Slowly, carefully, he leaned forward, slowly moving the broomstick at what he hoped was a slow walking pace. Gradually, the sound of the hammer moved, starting ahead of him on the right, moving past him on the right, and after a long time, behind him to his right. Ok. Now he just needed to make it to the ravine. He angled the broomstick down and to the right, going even more slowly. He wasn’t sure where the ground was — it might have been rising on the other side of the giant, he wasn’t sure — and he stuck his legs out under him, hoping his feet would stop him before he hurt his broomstick. And hoping that the pink pearl would keep him from breaking his legs.
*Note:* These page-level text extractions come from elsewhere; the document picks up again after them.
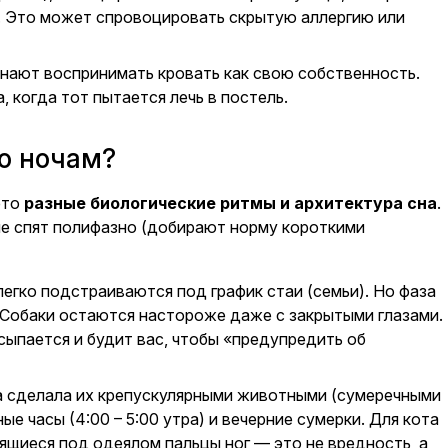
и. Это может спровоцировать скрытую аллергию или
нают воспринимать кровать как свою собственность.
, когда тот пытается лечь в постель.
по ночам?
это
разные биологические ритмы и архитектура сна
.
ые спят полифазно (добирают норму короткими
легко подстраиваются под график стаи (семьи). Но фаза
е. Собаки остаются настороже даже с закрытыми глазами.
сыпается и будит вас, чтобы «предупредить об
а сделала их крепускулярными животными (сумеречными
е часы (4:00 – 5:00 утра) и вечерние сумерки. Для кота
лящиеся под одеялом пальцы ног — это не вредность, а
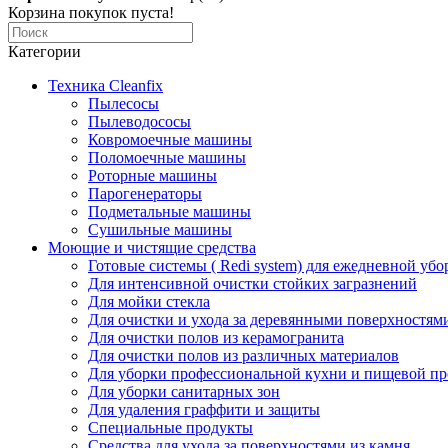
Корзина покупок пуста!
Категории
Техника Cleanfix
Пылесосы
Пылеводососы
Ковромоечные машины
Поломоечные машины
Роторные машины
Парогенераторы
Подметальные машины
Сушильные машины
Моющие и чистящие средства
Готовые системы ( Redi system) для ежедневной убо
Для интенсивной очистки стойких загразнений
Для мойки стекла
Для очистки и ухода за деревянными поверхностям
Для очистки полов из керамогранита
Для очистки полов из различных материалов
Для уборки профессиональной кухни и пищевой п
Для уборки санитарных зон
Для удаления граффити и защиты
Специальные продукты
Средства для ухода за поверхностями из камня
Abruptly the cloud of lizards disappeared, and he was in the ravine, dropping faster than he’d thought. He released his breath (he hadn’t realized he’d been holding it) and headed for the path below.
Where were the others?
He was definitely past the giant; he could see it just a couple of hundred yards back down the ravine, its back towards him, the hammer pounding relentlessly. But there was no sign of any of his friends, or Tiktok for that matter.
Were they still back there on the other side of the giant? Why? Hadn’t the plan worked?
He hopped back on his broomstick and started flying low through the ravine back towards the giant. That is, he tried to hop back on his broomstick, but something was stuck to his leg — he couldn’t lift it off the ground. He looked down and saw that one of the rocks seemed to have grown a hand and was gripping his ankle, gently but firmly.
He couldn’t help it: he screamed. And suddenly the rocks around him seemed to shift and swirl, and there were dozens of hands coming out of the rocks, reaching for him. Many of the rocks grew faces and eyes and mouths, distorted, uncanny faces, with misshapen features and horrible teeth.
Harry’s wand was out. “Incendio!” he cried without thinking. Of course, fire had no effect on stones. “Immobulus!” That seemed to work on one or two stones, but then it was too late: he was pulled down. Rock-hard, cold hands covered his mouth and eyes, the earth seemed to open up under him, and then there was nothing but darkness.